[THE RECORDS Boundary: Start]

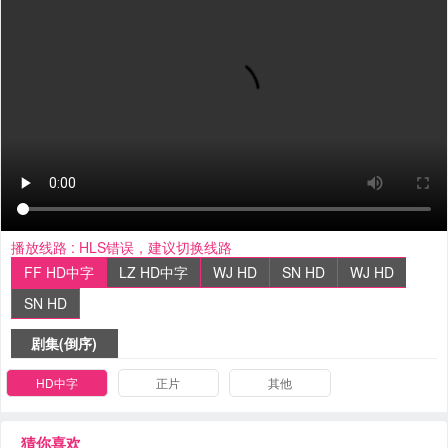
播放线路 :
HLS错误，建议切换线路
FF HD中字
LZ HD中字
WJ HD
SN HD
WJ HD
SN HD
剧集(倒序)
HD中字
正片
其他
猜你喜欢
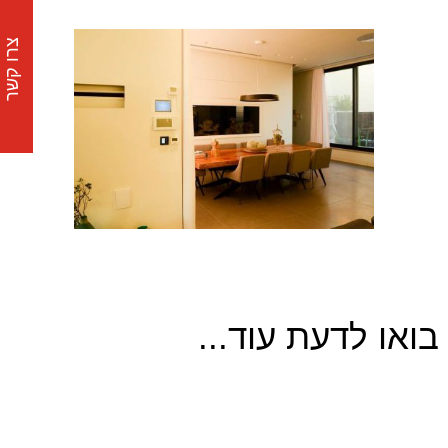
צרו קשר
בואו לדעת עוד...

[THE RECORDS Boundary: End]

Starting with the top line, write out all the data above exactly; keep the pictures out.

RESPONSE AREA =>
播放线路 :
HLS错误，建议切换线路
FF HD中字
LZ HD中字
WJ HD
SN HD
WJ HD
SN HD
剧集(倒序)
HD中字
正片
其他
猜你喜欢
צרו קשר
בואו לדעת עוד...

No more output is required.